-- Opening Marker --

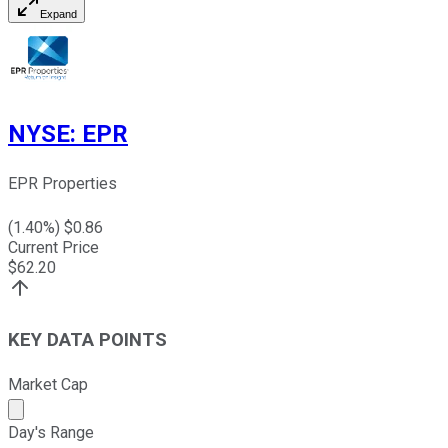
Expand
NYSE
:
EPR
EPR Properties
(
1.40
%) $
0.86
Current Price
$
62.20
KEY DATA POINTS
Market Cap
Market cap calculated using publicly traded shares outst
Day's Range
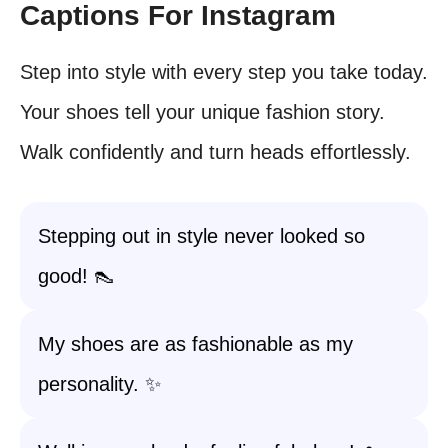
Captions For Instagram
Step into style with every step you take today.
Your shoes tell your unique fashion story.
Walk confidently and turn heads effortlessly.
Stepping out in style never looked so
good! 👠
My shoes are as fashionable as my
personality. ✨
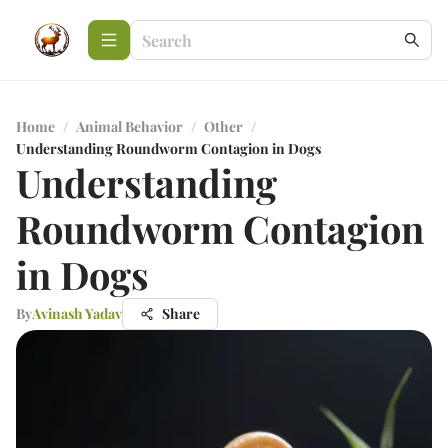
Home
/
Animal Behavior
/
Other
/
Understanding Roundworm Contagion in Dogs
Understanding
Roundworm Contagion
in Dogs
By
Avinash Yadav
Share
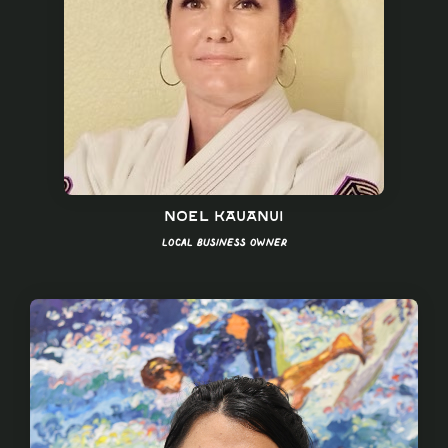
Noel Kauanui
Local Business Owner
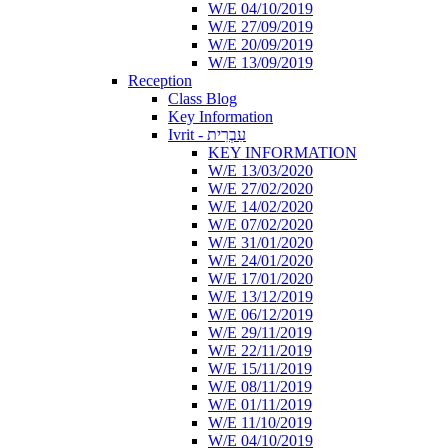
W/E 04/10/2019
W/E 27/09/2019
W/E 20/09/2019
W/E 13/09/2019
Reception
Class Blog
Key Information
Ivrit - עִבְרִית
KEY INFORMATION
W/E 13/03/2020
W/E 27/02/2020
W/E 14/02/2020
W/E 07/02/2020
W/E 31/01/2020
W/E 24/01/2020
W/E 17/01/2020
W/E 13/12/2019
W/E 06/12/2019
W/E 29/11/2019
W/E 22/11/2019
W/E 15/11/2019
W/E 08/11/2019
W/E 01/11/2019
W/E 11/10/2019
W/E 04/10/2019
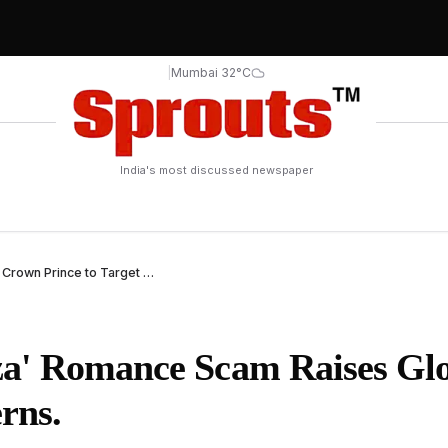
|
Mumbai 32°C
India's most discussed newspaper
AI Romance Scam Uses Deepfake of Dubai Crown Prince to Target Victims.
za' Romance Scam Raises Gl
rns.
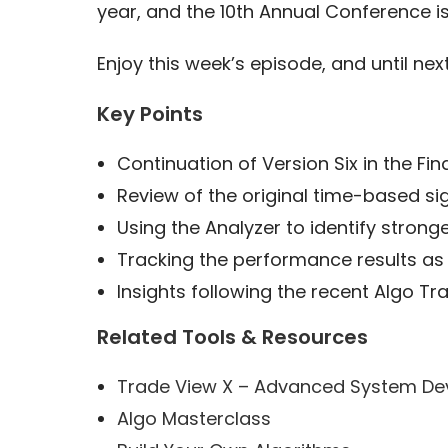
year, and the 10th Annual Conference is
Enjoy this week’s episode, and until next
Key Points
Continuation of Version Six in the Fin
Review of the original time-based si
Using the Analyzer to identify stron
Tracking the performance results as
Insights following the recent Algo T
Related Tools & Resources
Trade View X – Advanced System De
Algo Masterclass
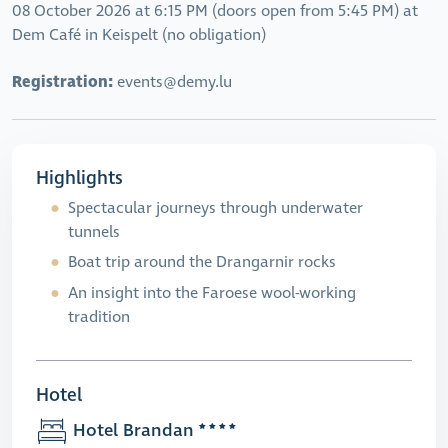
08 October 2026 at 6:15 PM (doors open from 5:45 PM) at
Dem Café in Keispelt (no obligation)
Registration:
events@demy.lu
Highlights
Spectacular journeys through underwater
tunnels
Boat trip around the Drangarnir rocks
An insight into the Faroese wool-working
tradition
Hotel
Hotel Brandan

-- Closing Marker --
-- Opening Marker --

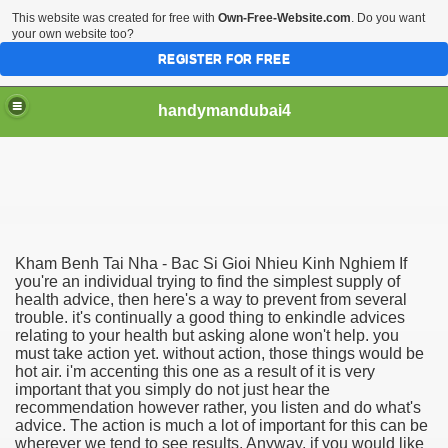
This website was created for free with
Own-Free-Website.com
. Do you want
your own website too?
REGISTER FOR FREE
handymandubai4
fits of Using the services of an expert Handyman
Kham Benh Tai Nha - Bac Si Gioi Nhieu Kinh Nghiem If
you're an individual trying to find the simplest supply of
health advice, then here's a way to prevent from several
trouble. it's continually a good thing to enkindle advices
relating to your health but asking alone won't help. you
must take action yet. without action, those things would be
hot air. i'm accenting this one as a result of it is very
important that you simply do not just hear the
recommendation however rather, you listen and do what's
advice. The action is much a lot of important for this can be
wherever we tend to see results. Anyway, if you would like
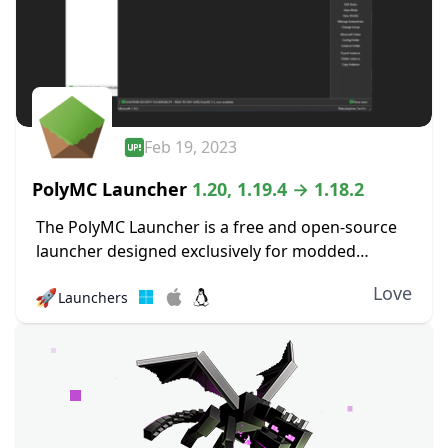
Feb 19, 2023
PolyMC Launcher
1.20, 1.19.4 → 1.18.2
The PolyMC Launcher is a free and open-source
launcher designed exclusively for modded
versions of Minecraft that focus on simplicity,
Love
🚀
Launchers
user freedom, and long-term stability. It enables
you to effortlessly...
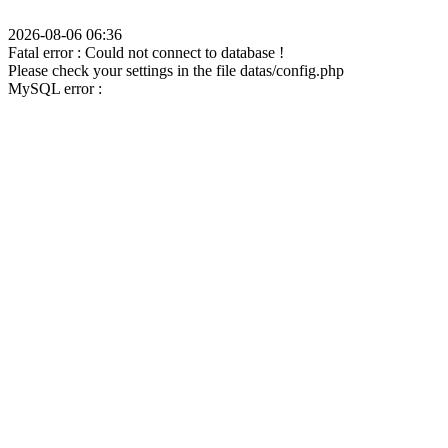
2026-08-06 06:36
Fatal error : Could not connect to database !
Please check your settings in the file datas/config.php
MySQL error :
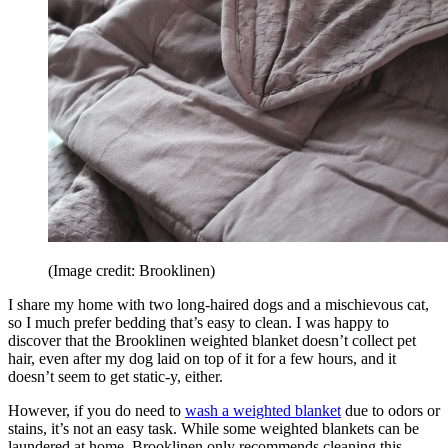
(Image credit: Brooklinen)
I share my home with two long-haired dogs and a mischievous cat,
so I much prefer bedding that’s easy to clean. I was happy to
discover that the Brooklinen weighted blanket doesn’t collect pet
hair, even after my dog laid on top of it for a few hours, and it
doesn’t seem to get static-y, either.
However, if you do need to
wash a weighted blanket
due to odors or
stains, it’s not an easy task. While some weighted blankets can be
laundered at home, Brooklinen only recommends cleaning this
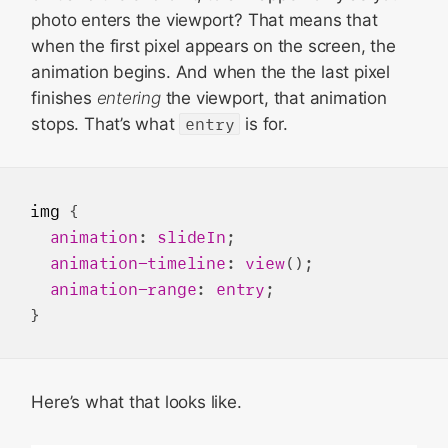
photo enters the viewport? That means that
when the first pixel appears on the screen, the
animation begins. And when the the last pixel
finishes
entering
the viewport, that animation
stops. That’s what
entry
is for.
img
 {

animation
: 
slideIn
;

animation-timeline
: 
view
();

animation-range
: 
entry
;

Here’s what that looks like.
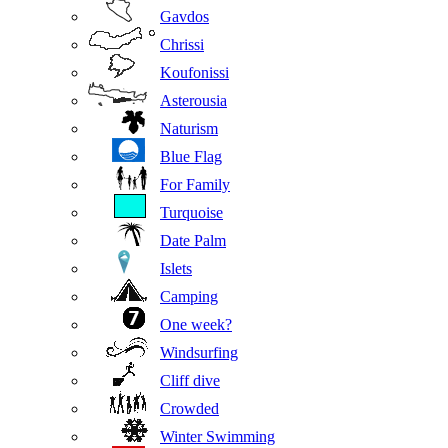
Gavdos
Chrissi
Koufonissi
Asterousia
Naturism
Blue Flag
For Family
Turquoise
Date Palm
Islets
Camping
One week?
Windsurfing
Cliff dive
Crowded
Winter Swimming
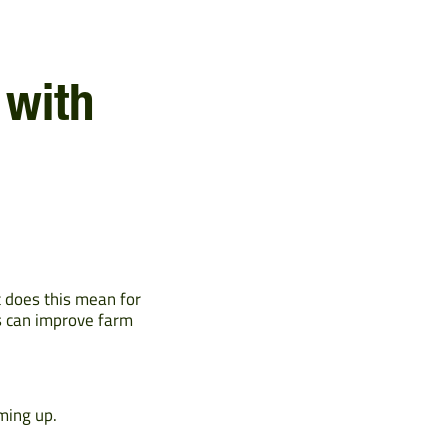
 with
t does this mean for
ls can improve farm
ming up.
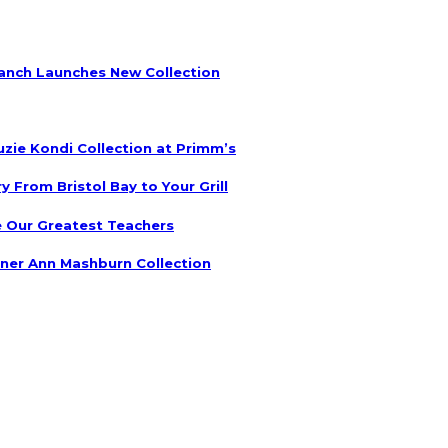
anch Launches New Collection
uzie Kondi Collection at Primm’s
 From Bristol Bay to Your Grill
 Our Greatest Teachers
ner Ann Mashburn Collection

-- Closing Marker --

**Work to complete:** Beginning at the line above that contains "Review of the original time-based si", repeat each line exactly through the one that contains "Hotel Brandan", and leave out the pictures.

**Answer space:**
Review of the original time-based si
Using the Analyzer to identify stron
Tracking the performance results as
Insights following the recent Algo T
Related Tools & Resources
Trade View X – Advanced System De
Algo Masterclass
08 October 2026 at 6:15 PM (doors open from 5:45 PM) at
Dem Café in Keispelt (no obligation)
Registration:
events@demy.lu
Highlights
Spectacular journeys through underwater
tunnels
Boat trip around the Drangarnir rocks
An insight into the Faroese wool-working
tradition
Hotel
Hotel Brandan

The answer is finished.